I would not allow it. This cat house was being shut down tomorrow and my marriage to her broken off. I froze. I had no excuse for breaking off my marriage to Maria - at least none that I could own up to. I would be just as disgraceful to my family by admitting that I was here as Maria was for working here. I could only hope that my father could see my reasoning – only, he wasn't a reasonable man.
My eyes fell shut as I remained standing in the middle of the corridor Paul had led me up not two minutes earlier, Maria's voice piercing through my mind.
"I have never gotten a reaction like that before, Paul!" She exclaimed. "Do you know how devastating a blow that is for me?!"
"Who cares?" Paul responded. "We got his money."
Maria's answer was lost to me as I resumed my journey back towards the bar, throwing off the jacket that weighted me down and revelling in the freedom of it before sitting back down on the same stool as before.
"Ah," Susannah's voice drifted towards me not a minute later. "You again. Things back there not good enough for ya?"
My head snapped up in shock.
"Paul said that you didn't know what went on back there, ma'am." I spoke quietly, my voice sounding even deeper then my natural tone, a big contrast to the forced squeaks of earlier.
"Please," she stated, leaning against the bar. "Of course I do. I'd have to be pretty darn dumb if I didn't. All these men coming in, paying handfuls of money and not returning until hours after closing. I'm a smart girl, after all."
I smiled at her and placed another bill on the table.
"I'll have a beer, please." I murmured.
"Why, Jesse De Silva!" She exclaimed in fake shock. "Don't you know that alcohol is a sign of evil and sin?"
I tilted my hat backwards and revealed my eyes so she could look at me and see that I wasn't hiding anything.

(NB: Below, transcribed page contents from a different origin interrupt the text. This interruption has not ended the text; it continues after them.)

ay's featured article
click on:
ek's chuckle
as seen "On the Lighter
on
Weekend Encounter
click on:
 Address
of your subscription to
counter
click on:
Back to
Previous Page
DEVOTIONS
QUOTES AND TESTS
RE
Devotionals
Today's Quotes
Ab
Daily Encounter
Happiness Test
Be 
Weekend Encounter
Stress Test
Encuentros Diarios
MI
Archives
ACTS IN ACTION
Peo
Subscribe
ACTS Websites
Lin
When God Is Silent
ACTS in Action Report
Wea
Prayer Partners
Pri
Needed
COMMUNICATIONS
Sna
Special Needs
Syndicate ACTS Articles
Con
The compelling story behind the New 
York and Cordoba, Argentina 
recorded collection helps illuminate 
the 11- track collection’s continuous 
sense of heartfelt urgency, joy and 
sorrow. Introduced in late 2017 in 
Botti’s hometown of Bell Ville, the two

One of my eyebrows lifted.
"You're my step-brother's best friend," she reminded me. "I remember what you look like. A little bit of stubble doesn't change anything."
Her hand came up to rest on my chin.
"You're just lucky these guys are too drunk – and Paul too greedy – to have noticed."
I laughed.
"Yeah," I admitted. "Lucky."
She pushed my money back towards me.
"No, you can't have a beer." Her green eyes twinkled with mirth. "Since I assume you're here on business, I can't allow you to drink on the job."

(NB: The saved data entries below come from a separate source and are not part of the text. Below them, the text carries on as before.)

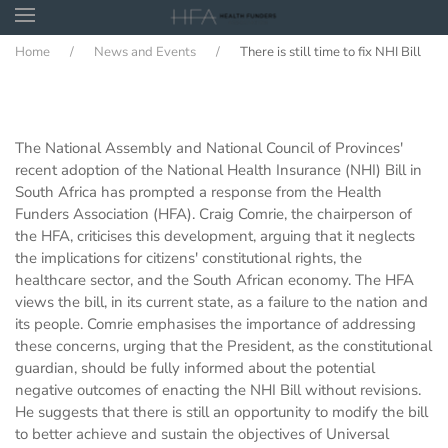
Home
News and Events
There is still time to fix NHI Bill
Skip to main content
The National Assembly and National Council of Provinces'
recent adoption of the National Health Insurance (NHI) Bill in
South Africa has prompted a response from the Health
Funders Association (HFA). Craig Comrie, the chairperson of
the HFA, criticises this development, arguing that it neglects
the implications for citizens' constitutional rights, the
healthcare sector, and the South African economy. The HFA
views the bill, in its current state, as a failure to the nation and
its people. Comrie emphasises the importance of addressing
these concerns, urging that the President, as the constitutional
guardian, should be fully informed about the potential
negative outcomes of enacting the NHI Bill without revisions.
He suggests that there is still an opportunity to modify the bill
to better achieve and sustain the objectives of Universal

Relenting, I pocketed the money yet again.
"How can you stand it here?" I asked her, the pain of Maria's betrayal already taking second place in my head as I finally got a chance to talk to Susannah Simon,
"Suze!"
I had a new reason to hate the man from earlier.

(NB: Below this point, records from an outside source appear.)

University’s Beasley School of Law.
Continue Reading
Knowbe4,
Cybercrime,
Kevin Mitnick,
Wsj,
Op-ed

"Hold that thought," she told me with a smile, before walking over to him.
"I'll have another one." He slurred, money slamming down on the table.
"I told you," she reminded him. "That last one was your last. I'm cutting you off."
He stood up quickly, the bar stool falling over behind him.
"I said I want another." He hissed at Susannah, who kept her cool.
"Well I said no." She countered.
The man's mouth was agape, half open in drunkenness as his eyelids were heavy, threatening to fall shut.
"Bitch." He muttered, cocking back his fist ready to hit her. "Who are you to tell me what I can and can't do."
His punch missed her by a long shot, his co-ordination bad with his lack of soberness but Susannah didn't miss a beat, pulling back her own fist before letting loose a punch that knocked him out cold as the other patrons in the bar cheered her.
She came back towards me with a smile.
"Sorry about that," she shrugged.
"That's alright," I smiled at her. "It's good you know how to take care of yourself. Not many ladies do."
"Yeah," she whispered. "That's me. I'm an oddity."
"No you're not." I stated harshly, horrified that she could even think that. "Who told you that?"
I didn't have to think for long before discovering the answer, however. It was written clearly on her face.
Paul Slater.
This, my friends, is the beginning of a beautiful friendship. Hehe.